--- Exercise ---
Count the lines below that hold the string "bonds". Give only that number.

────────────────

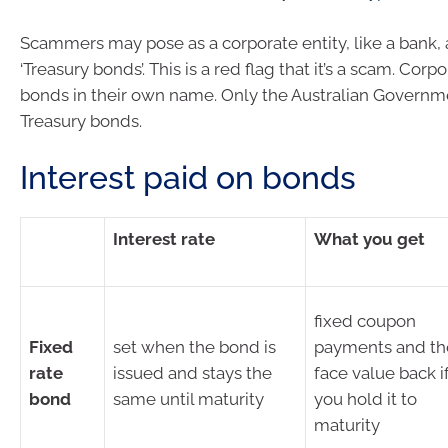
Scammers may pose as a corporate entity, like a bank, 
‘Treasury bonds’. This is a red flag that it’s a scam. Corp
bonds in their own name. Only the Australian Governm
Treasury bonds.
Interest paid on bonds
Interest rate
What you get
fixed coupon
Fixed
set when the bond is
payments and th
rate
issued and stays the
face value back i
bond
same until maturity
you hold it to
maturity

────────────────

--- Written answer ---
4